A generic method would not really solve my initial problem. I would still need to have a dummy decodable class as in the current workaround to be able to skip data I am not interested in.

itaiferber · March 26, 2019, 8:20pm

Relatively up-front, we made the decision that very little of the Encoder/Decoder API would be optional — this is why, for instance, encoding container methods like container(keyedBy:)/unkeyedContainer()/singleValueContainer() don't throw: if you don't support all types of containers in one way or another, your format is likely sufficiently different from what Codable offers that it likely isn't a good fit for the infrastructure.

Sometimes this means that some encoders to some formats might need to do additional work to offer compatibility with Codable features — this might mean a format that doesn't natively support dictionaries would instead encode key-value pairs, or that a format like XDR (which offers no identifying tokens) would need to insert breadcrumbs to indicate some amount of type information. [I don't know enough about XDR to know whether this is feasible; I suspect that the answer is "no", but it's entirely possible that XDR, for instance, is not a good fit for `Codable`]

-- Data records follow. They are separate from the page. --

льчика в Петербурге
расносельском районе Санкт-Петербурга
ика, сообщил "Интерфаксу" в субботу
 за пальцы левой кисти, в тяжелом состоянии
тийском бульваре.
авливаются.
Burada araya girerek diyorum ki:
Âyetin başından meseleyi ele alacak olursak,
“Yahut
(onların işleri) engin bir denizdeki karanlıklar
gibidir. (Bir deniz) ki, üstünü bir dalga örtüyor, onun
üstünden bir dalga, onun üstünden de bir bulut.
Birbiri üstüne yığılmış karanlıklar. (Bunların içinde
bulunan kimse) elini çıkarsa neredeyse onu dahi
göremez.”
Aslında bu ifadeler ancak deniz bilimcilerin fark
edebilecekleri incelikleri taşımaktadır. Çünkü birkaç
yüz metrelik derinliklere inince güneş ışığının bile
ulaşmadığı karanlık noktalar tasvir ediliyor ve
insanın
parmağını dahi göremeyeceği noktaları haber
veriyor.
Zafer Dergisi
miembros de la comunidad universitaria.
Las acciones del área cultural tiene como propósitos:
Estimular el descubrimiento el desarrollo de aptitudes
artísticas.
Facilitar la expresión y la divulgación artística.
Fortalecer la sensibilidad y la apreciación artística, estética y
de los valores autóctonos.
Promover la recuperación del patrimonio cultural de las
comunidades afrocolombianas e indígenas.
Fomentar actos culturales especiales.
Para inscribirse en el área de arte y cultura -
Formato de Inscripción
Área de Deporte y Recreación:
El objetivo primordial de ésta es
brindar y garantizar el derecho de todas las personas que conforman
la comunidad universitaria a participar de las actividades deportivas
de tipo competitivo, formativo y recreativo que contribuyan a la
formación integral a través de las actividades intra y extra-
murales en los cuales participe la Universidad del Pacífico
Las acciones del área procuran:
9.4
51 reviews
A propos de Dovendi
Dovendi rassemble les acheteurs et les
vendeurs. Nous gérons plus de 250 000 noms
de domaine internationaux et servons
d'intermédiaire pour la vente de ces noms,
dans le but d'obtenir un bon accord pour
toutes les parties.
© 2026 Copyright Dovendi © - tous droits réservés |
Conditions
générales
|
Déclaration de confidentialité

In general, contrary to @gwendal.roue's suggestion, I would say that fatalError is rarely the right answer — instead, encoders should do extra work to accommodate differences between the runtime representation and the encoded representation of their values. (The specifics of this vary by format, but that has always been our intention, at least. Nothing prevents you from fatalErroring, though.)

In this case at least, a default implementation should be reasonably possible.

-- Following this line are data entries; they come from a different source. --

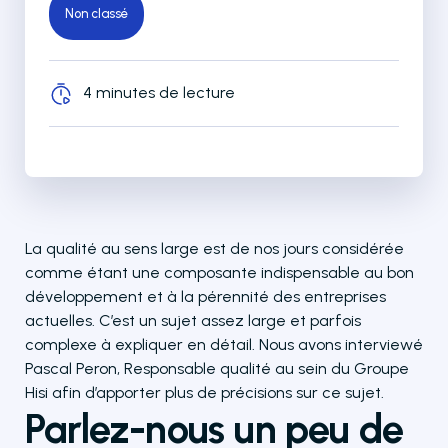
Non classé
4 minutes de lecture
La qualité au sens large est de nos jours considérée
comme étant une composante indispensable au bon
développement et à la pérennité des entreprises
actuelles. C’est un sujet assez large et parfois
complexe à expliquer en détail. Nous avons interviewé
Pascal Peron, Responsable qualité au sein du Groupe
Hisi afin d’apporter plus de précisions sur ce sujet.
Parlez-nous un peu de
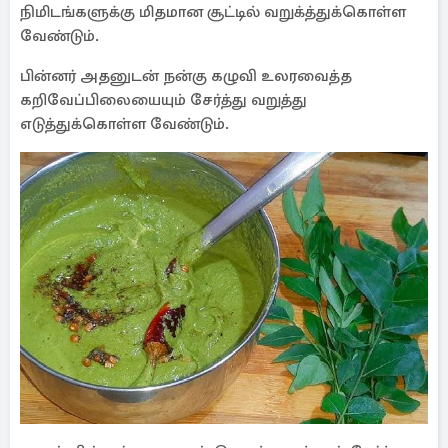
நிமிடங்களுக்கு மிதமான சூட்டில் வறுக்த்துக்கொள்ள
வேண்டும்.
பின்னர் அதனுடன் நன்கு கழுவி உலரவைத்த
கறிவேப்பிலையையும் சேர்த்து வறுத்து
எடுத்துக்கொள்ள வேண்டும்.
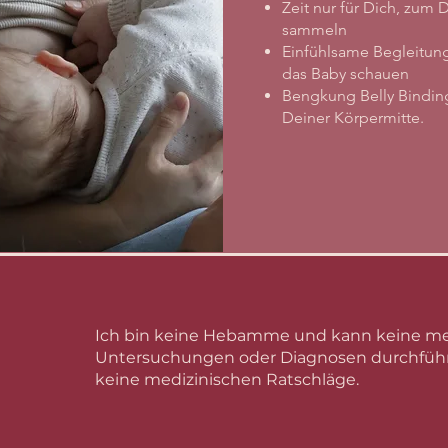
Zeit nur für Dich, zu
sammeln
Einfühlsame Begleitung 
das Baby schauen
Bengkung Belly Binding
Deiner Körpermitte.
Ich bin keine Hebamme und kann keine me
Untersuchungen oder Diagnosen durchfüh
keine medizinischen Ratschläge.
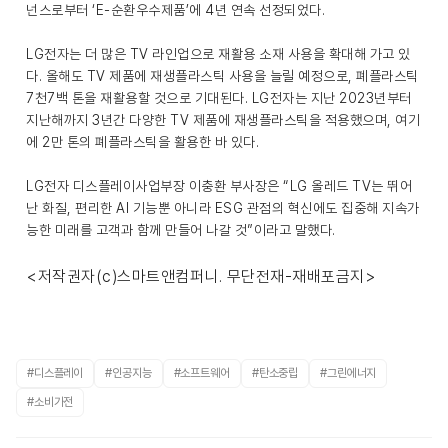
넌스로부터 ‘E-순환우수제품’에 4년 연속 선정되었다.
LG전자는 더 많은 TV 라인업으로 재활용 소재 사용을 확대해 가고 있
다. 올해도 TV 제품에 재생플라스틱 사용을 늘릴 예정으로, 폐플라스틱
7천7백 톤을 재활용할 것으로 기대된다. LG전자는 지난 2023년부터
지난해까지 3년간 다양한 TV 제품에 재생플라스틱을 적용했으며, 여기
에 2만 톤의 폐플라스틱을 활용한 바 있다.
LG전자 디스플레이사업부장 이충환 부사장은 “LG 올레드 TV는 뛰어
난 화질, 편리한 AI 기능뿐 아니라 ESG 관점의 혁신에도 집중해 지속가
능한 미래를 고객과 함께 만들어 나갈 것”이라고 말했다.
<저작권자(c)스마트앤컴퍼니. 무단전재-재배포금지>
#디스플레이
#인공지능
#소프트웨어
#탄소중립
#그린에너지
#소비가전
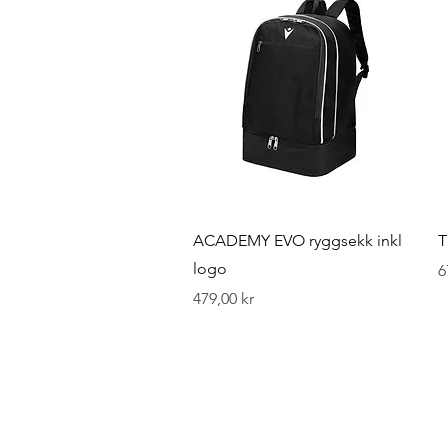
Hurtigvisning
ACADEMY EVO ryggsekk inkl
T
logo
P
6
Pris
479,00 kr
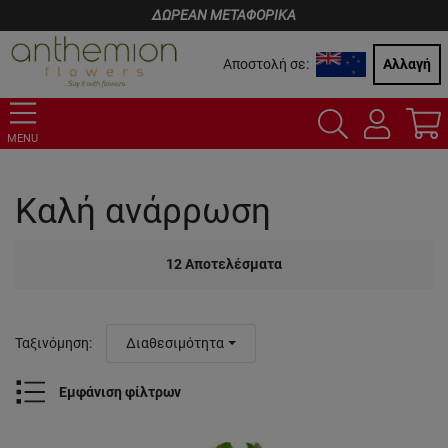
ΔΩΡΕΑΝ ΜΕΤΑΦΟΡΙΚΑ
Αποστολή σε:
Αλλαγή
MENU
Καλή ανάρρωση
12
Αποτελέσματα
Ταξινόμηση
:
Διαθεσιμότητα
Εμφάνιση φίλτρων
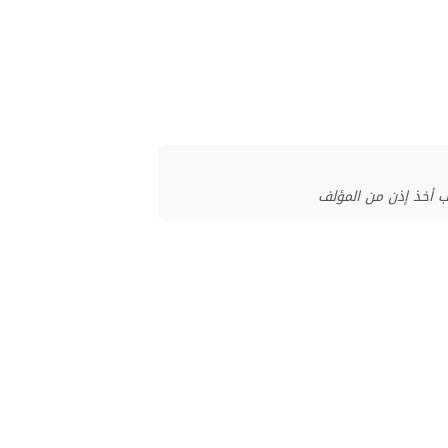
ب أخذ إذن من المؤلف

igorkulman · March 28, 2019, 7:05pm

About the best way to implement this, I am thinking about

Adding mutating func skip() throws to the UnkeyedDecodingContainer protocol in Codable.swift.yb
Adding and extension to the UnkeyedDecodingContainer protocol in Codable.swift.gyb doing the same thing I currently do, decoding an empty struct

// Default implementation of skip() in terms of decoding an empty struct
struct Empty: Decodable { }

extension UnkeyedDecodingContainer {
  public mutating func skip() throws {
    _ = try decode(Empty.self)
  }
}

The empty struct does not seem very elegant but this should be a reasonable default implementation that should work for the JSONDecoder and some other decoders.

Any custom decoder can then implement the method in specific way as needed or maybe throw a fatalerror if this method is really not suitable for it.

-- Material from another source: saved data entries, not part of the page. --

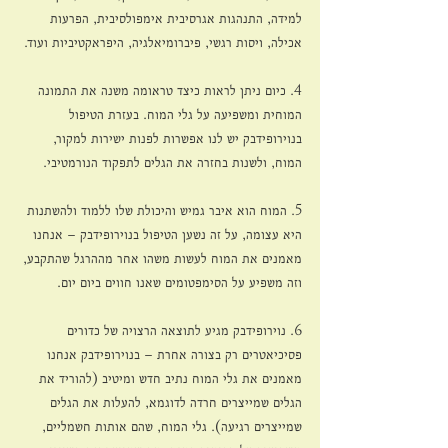
למידה, התנהגות אגרסיבית אימפולסיבית, הפרעות 
אכילה, ויסות רגשי, פיברומיאלגיה, היפראקטיביות ועוד.
4. כיום ניתן לראות כיצד טראומה משנה את התמונה 
המוחית ומשפיעה על גלי המוח. בעזרת הטיפול 
בנוירופידבק יש לנו אפשרות לפנות ישירות למקור, 
המוח, ולשנות בחזרה את הגלים לתפקוד הנורמטיבי.
5. המוח הוא איבר גמיש והיכולת שלו ללמוד ולהשתנות 
היא עצומה, על זה נשען הטיפול בנוירופידבק – אנחנו 
מאמנים את המוח לעשות משהו אחר מההרגל שהתקבע, 
וזה משפיע על הסימפטומים שאנו חווים ביום יום.
6. נוירופידבק מגיע לתוצאה הרצויה של כדורים 
פסיכיאטרים רק בצורה אחרת – בנוירופידבק אנחנו 
מאמנים את גלי המוח נתיב חדש ומיטיב (להוריד את 
הגלים שמייצרים חרדה לדוגמא, להעלות את הגלים 
שמייצרים רגיעה). גלי המוח, שהם אותות חשמליים, 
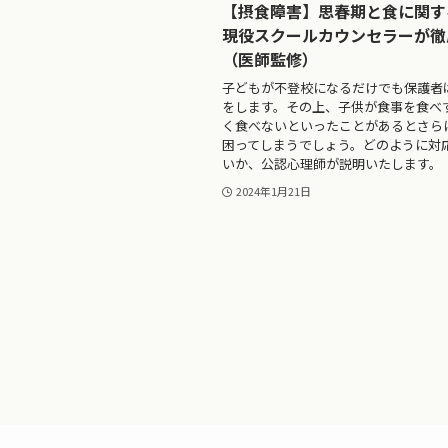
【摂食障害】思春期と食に関す
現役スクールカウンセラーが徹
（医師監修）
子どもが不登校になるだけでも保護者
をします。その上、子供が食事を食べ
く食べないといったことがあるとさら
困ってしまうでしょう。どのように対
いか、公認心理師が説明いたします。
2024年1月21日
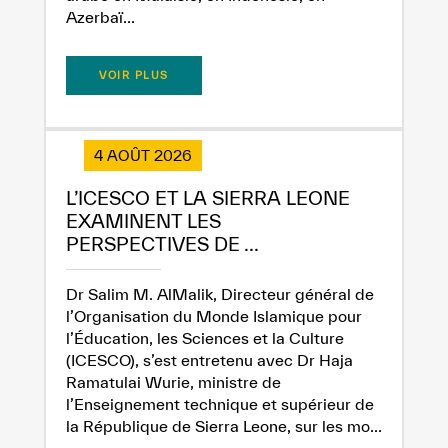
Azerbaï...
VOIR PLUS
✪
✪
✪
✪
✪
✪
✪
✪
✪
✪
✪
✪
✪
✪
✪
4 AOÛT 2026
L’ICESCO ET LA SIERRA LEONE
EXAMINENT LES
PERSPECTIVES DE ...
Extremely
Extremely
Dissatisfied
Satisfied
Dr Salim M. AlMalik, Directeur général de
l’Organisation du Monde Islamique pour
l’Éducation, les Sciences et la Culture
(ICESCO), s’est entretenu avec Dr Haja
Ramatulai Wurie, ministre de
l’Enseignement technique et supérieur de
la République de Sierra Leone, sur les mo...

itaiferber · March 28, 2019, 8:44pm

This was how I would implement it as well. JSONDecoder and PropertyListDecoder can then do something a bit more efficient by just incrementing their index (since at the moment, contents are already decoded up-front).

Pending going through API review here via Swift evolution, this sounds entirely reasonable.

igorkulman · April 5, 2019, 1:54pm

Created evolution PR Add skip() to UnkeyedDecodingContainer by igorkulman · Pull Request #1012 · apple/swift-evolution · GitHub and implementation PR Add skip() to UnkeyedDecodingContainer by igorkulman · Pull Request #23707 · apple/swift · GitHub

wvezey · October 2, 2021, 3:32am

In the case where decoding an unkeyed container throws an error, currentIndex does not increment and the iteration through the container effectively comes to a halt because the error caches; the next item in the array throws the error of the offending item, regardless of whether it is compliant with the struct keys. Of course, I am probably missing something obvious, and am open to guidance. A moveNext() method would come in quite handy in the catch block if you wanted to continue to inspect the items in the unkeyed container, provided that it cleared the container's memory of the previous error.

Allow me to add that the decoding DummyCodable struct solution works in the case of a caught error. When executed in the catch block, the container moves forward to the next item in the array. Many thanks for posting that workaround.